Members of our transport planning group at the Liège railway station: Roel ter Brugge, Jake Wiersma, Florian Langstraat, Andrew Switzer, Ori Rubin, Lucas Harms, Luca Bertolini, Xue Hou, and Guowen Dai.

Last week, our transport planning research group at the University of Amsterdam visited the Municipality of Maastricht (population 122,000), capital of the southernmost Dutch province, Limburgh. The city is built on both sides of the Maas river, has a rich history as a Roman settlement and early industrial city, and is strategically positioned near the Belgian and German borders. One of our PhD students, Jake Wiersma, has been working on the strategic vision for Maastricht in his position as a planner at the Municipality, and invited us to participate in a workshop.

As Maastricht’s traditional industries of mining, ceramics and pottery have declined, the city has regenerated several brownfield sites, including the Céramique potteries site near the town centre where several new housing blocks, a new Aldo Rossi-designed museum and new library have been built. The Entre Deux and Mosae Forum shopping centres, the area around the main railway station, and the walkway along the river are other recent developments.

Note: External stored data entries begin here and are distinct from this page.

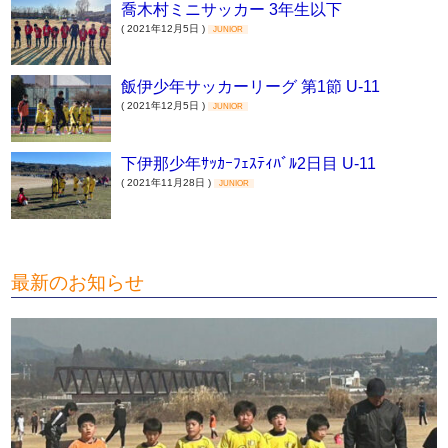
喬木村ミニサッカー 3年生以下
( 2021年12月5日 )
JUNIOR
飯伊少年サッカーリーグ 第1節 U-11
( 2021年12月5日 )
JUNIOR
下伊那少年ｻｯｶｰﾌｪｽﾃｨﾊﾞﾙ2日目 U-11
( 2021年11月28日 )
JUNIOR
最新のお知らせ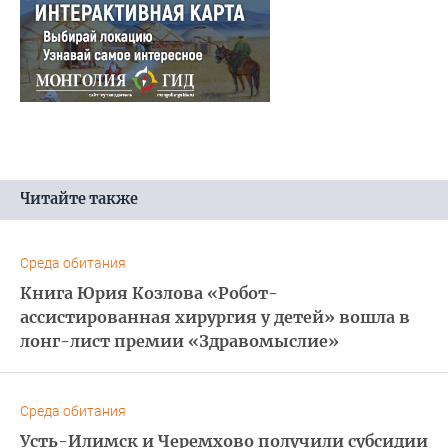
Читайте также
Среда обитания
Книга Юрия Козлова «Робот-
ассистированная хирургия у детей» вошла в
лонг-лист премии «Здравомыслие»
Среда обитания
Усть-Илимск и Черемхово получили субсидии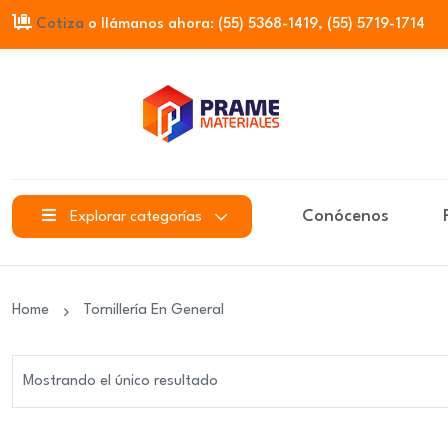
Cotiza
o llámanos ahora: (55) 5368-1419, (55) 5719-1714
Conócenos
Explorar categorías
Home
Tornillería En General
Mostrando el único resultado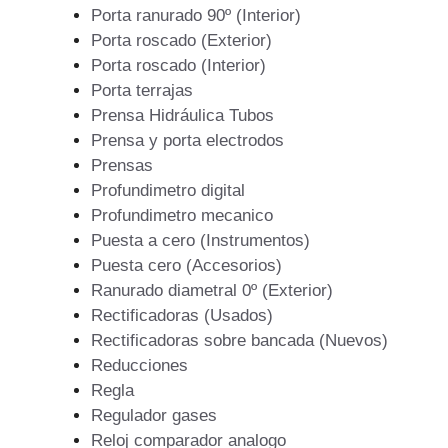
Porta ranurado 90º (Interior)
Porta roscado (Exterior)
Porta roscado (Interior)
Porta terrajas
Prensa Hidráulica Tubos
Prensa y porta electrodos
Prensas
Profundimetro digital
Profundimetro mecanico
Puesta a cero (Instrumentos)
Puesta cero (Accesorios)
Ranurado diametral 0º (Exterior)
Rectificadoras (Usados)
Rectificadoras sobre bancada (Nuevos)
Reducciones
Regla
Regulador gases
Reloj comparador analogo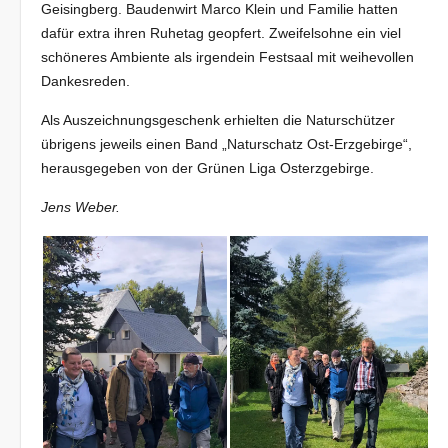
Geisingberg. Baudenwirt Marco Klein und Familie hatten
dafür extra ihren Ruhetag geopfert. Zweifelsohne ein viel
schöneres Ambiente als irgendein Festsaal mit weihevollen
Dankesreden.
Als Auszeichnungsgeschenk erhielten die Naturschützer
übrigens jeweils einen Band „Naturschatz Ost-Erzgebirge“,
herausgegeben von der Grünen Liga Osterzgebirge.
Jens Weber.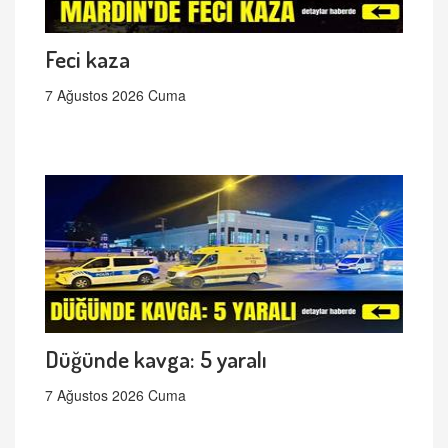
Feci kaza
7 Ağustos 2026 Cuma
Düğünde kavga: 5 yaralı
7 Ağustos 2026 Cuma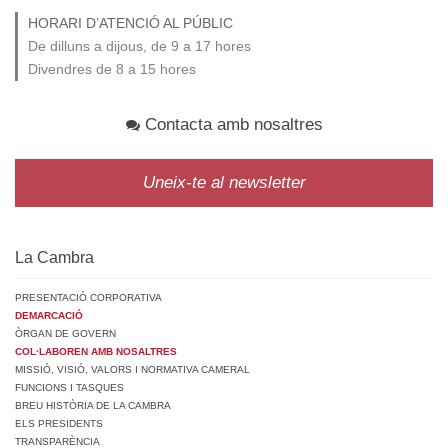
HORARI D’ATENCIÓ AL PÚBLIC
De dilluns a dijous, de 9 a 17 hores
Divendres de 8 a 15 hores
Contacta amb nosaltres
Uneix-te al newsletter
La Cambra
PRESENTACIÓ CORPORATIVA
DEMARCACIÓ
ÒRGAN DE GOVERN
COL·LABOREN AMB NOSALTRES
MISSIÓ, VISIÓ, VALORS I NORMATIVA CAMERAL
FUNCIONS I TASQUES
BREU HISTÒRIA DE LA CAMBRA
ELS PRESIDENTS
TRANSPARÈNCIA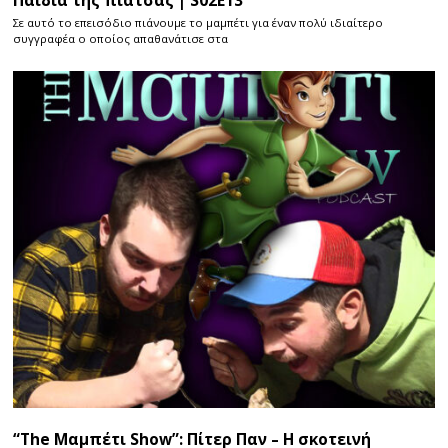
Παιδιά της πιάτσας | S02E13
Σε αυτό το επεισόδιο πιάνουμε το μαμπέτι για έναν πολύ ιδιαίτερο
συγγραφέα ο οποίος απαθανάτισε στα
“The Μαμπέτι Show”: Πίτερ Παν – Η σκοτεινή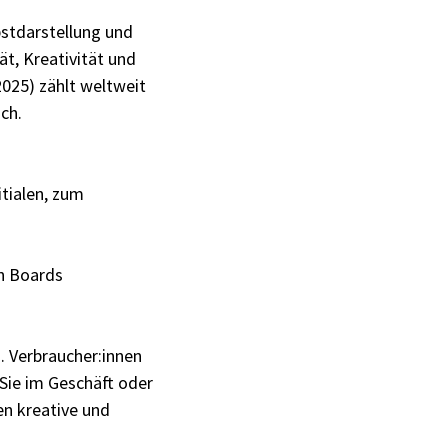
bstdarstellung und
ät, Kreativität und
025) zählt weltweit
ch.
itialen, zum
on Boards
. Verbraucher:innen
Sie im Geschäft oder
en kreative und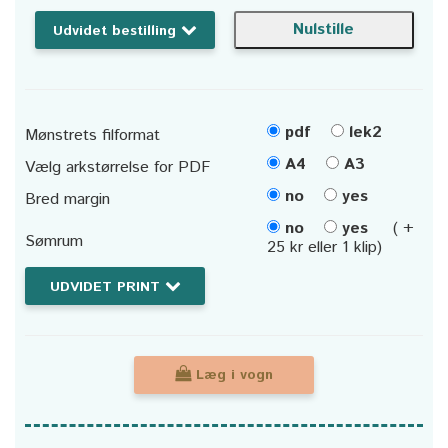
Udvidet bestilling
pdf
lek2
Mønstrets filformat
A4
A3
Vælg arkstørrelse for PDF
no
yes
Bred margin
no
yes
( +
Sømrum
25 kr eller 1 klip)
UDVIDET PRINT
Læg i vogn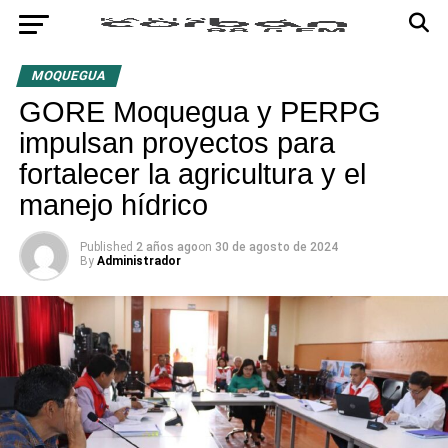
MOQUEGUA
GORE Moquegua y PERPG
impulsan proyectos para
fortalecer la agricultura y el
manejo hídrico
Published
2 años ago
on
30 de agosto de 2024
By
Administrador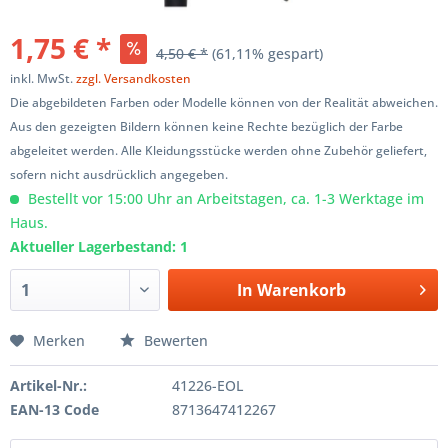
1,75 € *
4,50 € *
(61,11% gespart)
inkl. MwSt.
zzgl. Versandkosten
Die abgebildeten Farben oder Modelle können von der Realität abweichen.
Aus den gezeigten Bildern können keine Rechte bezüglich der Farbe
abgeleitet werden. Alle Kleidungsstücke werden ohne Zubehör geliefert,
sofern nicht ausdrücklich angegeben.
Bestellt vor 15:00 Uhr an Arbeitstagen, ca. 1-3 Werktage im
Haus.
Aktueller Lagerbestand: 1
In
Warenkorb
Merken
Bewerten
Artikel-Nr.:
41226-EOL
EAN-13 Code
8713647412267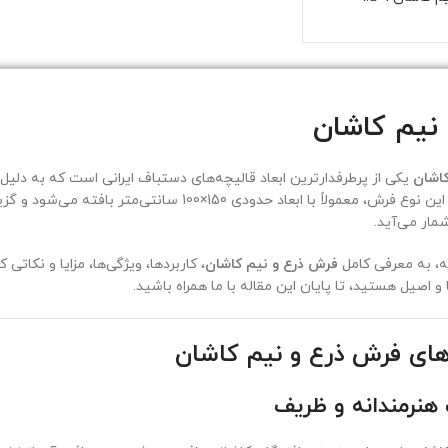
 نیم کاشان
کاشان
یکی از پرطرفدارترین ابعاد قالیچه‌های دستباف ایرانی است که به دلیل 
داخلی دارد. این نوع فرش، معمولاً با ابعاد حدودی
مار می‌آید.
له، به معرفی کامل
فرش ذرع و نیم کاشان
، کاربردها، ویژگی‌ها، مزایا و نکاتی
و اصیل هستید، تا پایان این مقاله با ما همراه باشید.
های فرش ذرع و نیم کاشان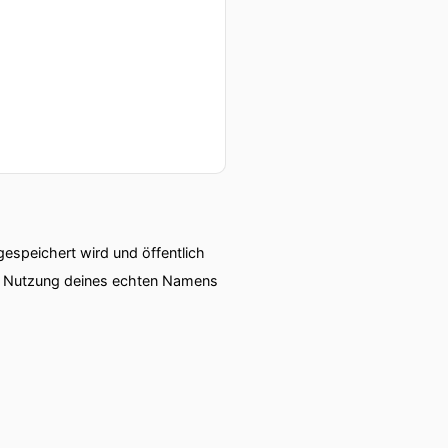
speichert wird und öffentlich
ie Nutzung deines echten Namens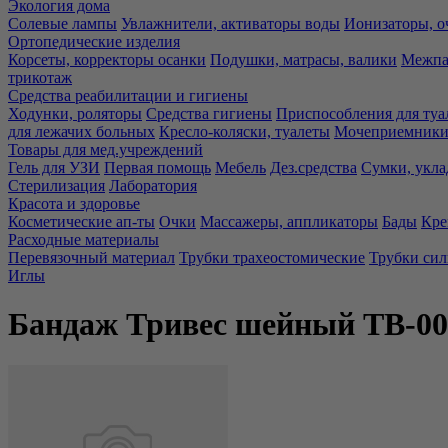
Экология дома
Солевые лампы
Увлажнители, активаторы воды
Ионизаторы, о
Ортопедические изделия
Корсеты, корректоры осанки
Подушки, матрасы, валики
Межпа
трикотаж
Средства реабилитации и гигиены
Ходунки, роляторы
Средства гигиены
Приспособления для туа
для лежачих больных
Кресло-коляски, туалеты
Мочеприемники,
Товары для мед.учреждений
Гель для УЗИ
Первая помощь
Мебель
Дез.средства
Сумки, укла
Стерилизация
Лаборатория
Красота и здоровье
Косметические ап-ты
Очки
Массажеры, аппликаторы
Бады
Кре
Расходные материалы
Перевязочный материал
Трубки трахеостомические
Трубки си
Иглы
Бандаж Тривес шейный ТВ-003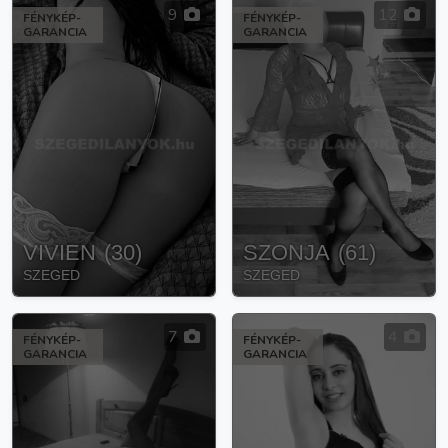
9
12
FÉNYKÉP-
FÉNYKÉP-
GARANCIA
GARANCIA
VIVIEN
(
30
)
SZONJA
(
61
)
SZEGED
SZEGED
7
4
FÉNYKÉP-
FÉNYKÉP-
GARANCIA
GARANCIA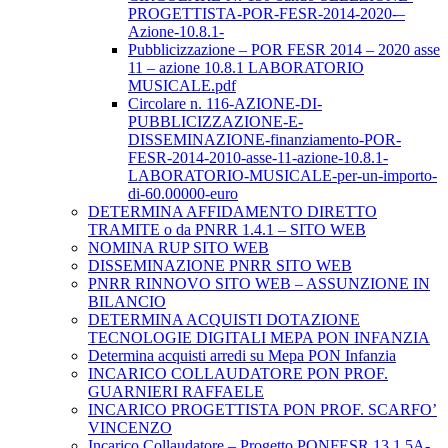
PROGETTISTA-POR-FESR-2014-2020-–
Azione-10.8.1-
Pubblicizzazione – POR FESR 2014 – 2020 asse
11 – azione 10.8.1 LABORATORIO
MUSICALE.pdf
Circolare n. 116-AZIONE-DI-
PUBBLICIZZAZIONE-E-
DISSEMINAZIONE-finanziamento-POR-
FESR-2014-2010-asse-11-azione-10.8.1-
LABORATORIO-MUSICALE-per-un-importo-
di-60.00000-euro
DETERMINA AFFIDAMENTO DIRETTO
TRAMITE o da PNRR 1.4.1 – SITO WEB
NOMINA RUP SITO WEB
DISSEMINAZIONE PNRR SITO WEB
PNRR RINNOVO SITO WEB – ASSUNZIONE IN
BILANCIO
DETERMINA ACQUISTI DOTAZIONE
TECNOLOGIE DIGITALI MEPA PON INFANZIA
Determina acquisti arredi su Mepa PON Infanzia
INCARICO COLLAUDATORE PON PROF.
GUARNIERI RAFFAELE
INCARICO PROGETTISTA PON PROF. SCARFO’
VINCENZO
Incarico Collaudatore – Progetto PONFESR 13.1.5A-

Housing blocks on the former Céramique potteries site takes on a very different form from traditional Dutch housing

As Maastricht tries to curb its persistent traffic problems, it has converted roads to pedestrian-only routes and squares. This one used to bring cars right to the central Market Square.

However, the region is one of two in the Netherlands whose population will shrink in the coming decades (the other being the eastern part of the province of Groningen). It is also one of the more car-dominant cities in the Netherlands, partly because its elevation is not nearly as flat as cities like Amsterdam in the north. Persistent congestion problems on the A2 motorway have led to a two-level tunnel through the city, currently under construction. Maastricht is still trying to discourage parking in its inner city and improving other options, such as walking and park and ride options. Besides trying to decrease driving in the city centre, one of the planning problems is how to maintain accessibility for residents of the rural towns and villages.

Another issue is regional planning–Maastricht is perhaps the most international city in the Netherlands, with students and workers commuting daily from nearby German and Belgian cities. German is widely spoken, and French names and words persist in the Limburgh dialect (and, as you can see, in the names of sites and neighbourhoods). Companies such as BASF, Vodaphone and Mercedez-Benz have extensive bases in the city. However, until recently there has been no attempt to try and plan for the region as a whole. Like many regions in the Netherlands, there is a long-standing debate on the question of which scale is the most appropriate for planning things like transportation infrastructure or employment growth. How far does the “region” actually extend–as far as Aachen (31km east) across the German border, or across the Belgian border to Liège (25km south) and Hasselt (25km west)? Should the region’s boundaries remain within the Netherlands, perhaps including Eindhoven (70km north)? The city is currently trying to determine which of these neighbouring municipalities to include as planning partners in its strategic vision process: in our workshop, we broke into three groups trying to tackle the international, regional and local scales.

Liège-Guillemins, a mere half hour by train from Maastricht, is one of three Belgian cities on the high-speed rail route, and is linked to Brussels, Paris, Aachen, Cologne, and Frankfurt. Here you can see the contrast of the Santiago Calatrava-designed station, which opened in 2009, with the old city behind it.

Maastricht planners at the municipal and provincial levels must now put their shoulders to the wheel: it will likely be years before a regional vision coalesces, if Amsterdam-Utrecht and Rotterdam-Den Haag are any indication. Amsterdam and Utrecht, two cities that share commuters and population growth but are in two different provinces, have struggled to plan anything at the regional level. Rotterdam and Den Haag have making slow but steady progress in this direction with the RandstadRail and Stedenbaan projects. Maastricht must make extensive use of the polder model to engage all its possible stakeholders in this strategic vision process.